Lianping saltaba de un tema a otro como un gorrión que revolotea entre las ramas, pero sin duda sabía más que él acerca de las zonas nuevas y glamurosas de la ciudad.

—Me hago viejo…

—¿A qué viene eso, inspector jefe Chen?

—A nada, es que me acabo de acordar de un verso.

—Venga ya. Sigues siendo el inspector jefe más joven del país —dijo ella, dándole una palmadita en la mano—. He buscado el dato en internet.

Cuando el coche redujo la velocidad en el túnel abarrotado que conducía a Puxi, Chen le preguntó dónde vivía.

—Cerca del Gran Mundo. Mi padre es un hombre de negocios, por eso pudo pagarme la entrada de un piso en esa zona. Ha sido una buena inversión, el piso ha cuadruplicado su valor en menos de tres años.

—Caramba, pues está cerca del piso de mi madre.

—¡No me digas! Pásate por mi casa la próxima vez que vayas a visitarla. Tengo el último modelo de cafetera.

Sin embargo, el coche ya se detenía en el subdistrito de Chen, cerca de la calle Wuxing.

Lianping salió del Volvo al mismo tiempo que Chen, y ahora estaba de pie frente a él. Sus ojos, de mirada límpida, brillaban bajo el cielo estrellado. Era una noche embriagadora y soplaba una brisa cálida.

—Muchísimas gracias, he disfrutado mucho esta noche. No sólo de la música, sino también de la conversación. —Luego añadió, algo cohibido—: Es tarde, y tengo el piso patas arriba. Quizá la próxima vez…

—¡Me lo apunto! —dijo ella sonriendo mientras se metía de nuevo en el Volvo.
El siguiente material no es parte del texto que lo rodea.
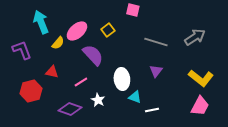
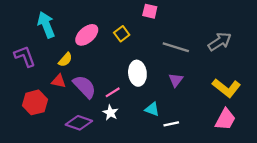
yellow semicircle: (58, 43) -> (65, 60), moved
purple semicircle: (93, 55) -> (85, 87), moved
white ellipse: (122, 79) -> (137, 73), moved
pink line: (81, 82) -> (113, 92), moved

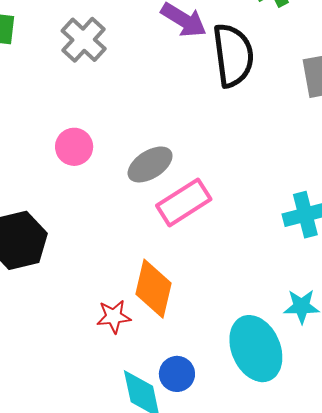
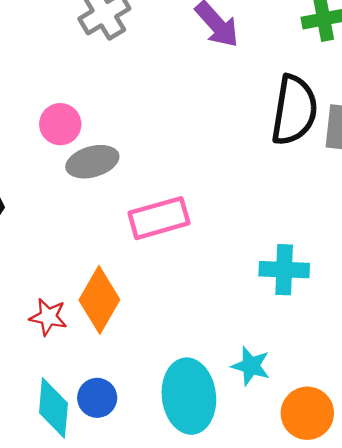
black semicircle: (233, 55) -> (294, 110), moved
gray ellipse: (150, 164) -> (92, 162), moved

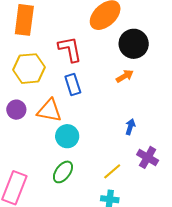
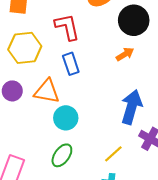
blue arrow: (130, 127) -> (131, 107), size x2.0

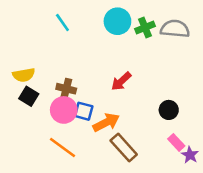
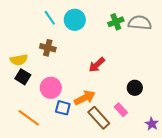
cyan circle: (117, 21) -> (75, 20), moved
brown cross: (66, 89) -> (48, 48), moved
blue square: (84, 111) -> (63, 108), moved
pink rectangle: (176, 142) -> (121, 110), moved
orange line: (62, 147) -> (29, 118), moved

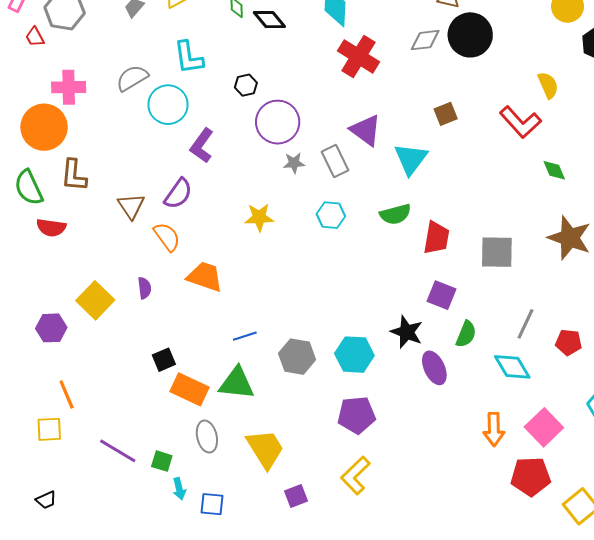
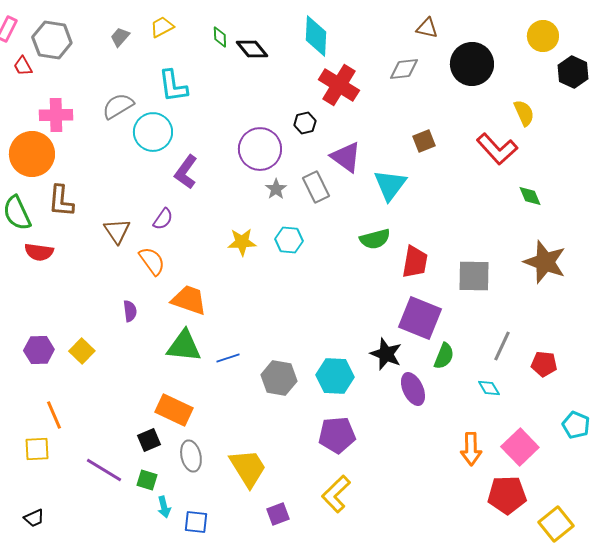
black circle: (470, 35) -> (472, 64), moved
black hexagon: (246, 85) -> (305, 123), moved
gray star: (294, 163) -> (276, 189), turned -30
purple semicircle: (178, 194) -> (163, 219), size x0.7
cyan hexagon: (331, 215) -> (289, 240), moved
purple square: (442, 295) -> (420, 318), size x1.5
yellow square: (95, 300) -> (82, 351), moved, size x0.7
black square: (164, 360) -> (149, 440), moved
cyan diamond: (512, 367) -> (489, 388), size x0.6
green triangle: (237, 383) -> (184, 346), moved

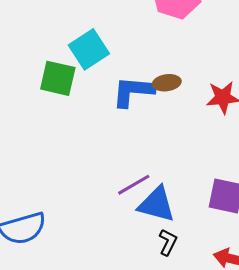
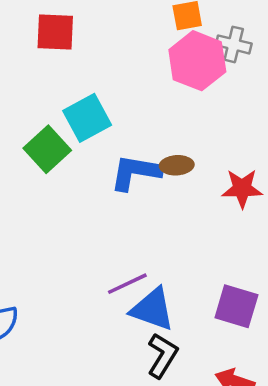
green square: (58, 78) -> (47, 149), turned 30
black L-shape: (168, 242) -> (162, 356), size x1.4

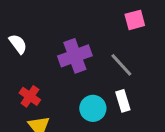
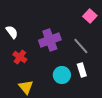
pink square: (135, 20) -> (90, 16), turned -32
red cross: (30, 96) -> (20, 57), moved

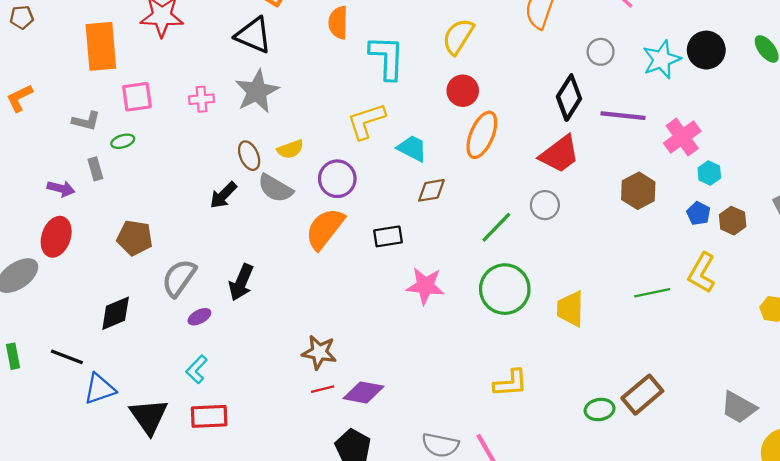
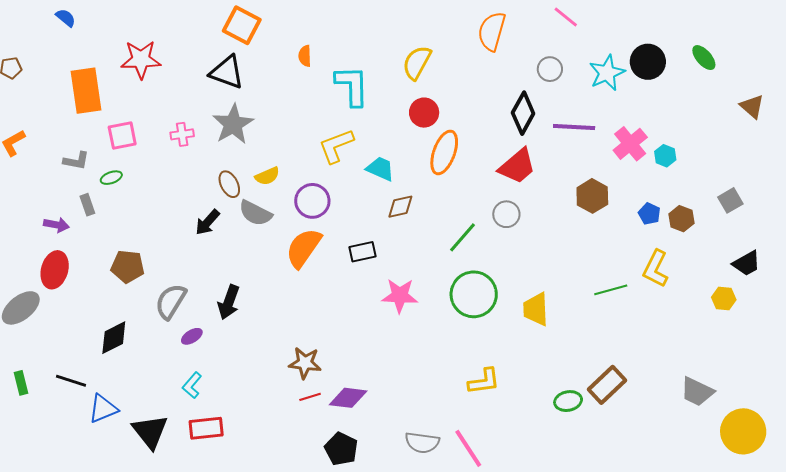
orange semicircle: (338, 23) -> (305, 56), size x0.7
cyan hexagon: (709, 173) -> (665, 156), moved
Chen permaneció allí un rato, observando cómo desaparecía el coche a lo lejos. Había robado unas cuantas horas a la investigación, pero, como se apresuró a decirse a sí mismo, no todo era tiempo perdido. Comenzó a repasar mentalmente su visita al cibercafé antes del concierto, el correo de Peiqin con las fotos y los últimos datos sobre Melong. Puede que los puntos comenzaran a formar algunas líneas posibles, aunque nada quedaba demasiado claro todavía…

Solo, en el silencio de la noche, quizá lograra llegar a alguna conclusión.

Entonces cayó en la cuenta de que Lianping le recordaba a un personaje de un libro francés que había leído mucho tiempo atrás, titulado El sobrino de Rameau.

Y, una vez más, la confusión comenzó a apoderarse de él.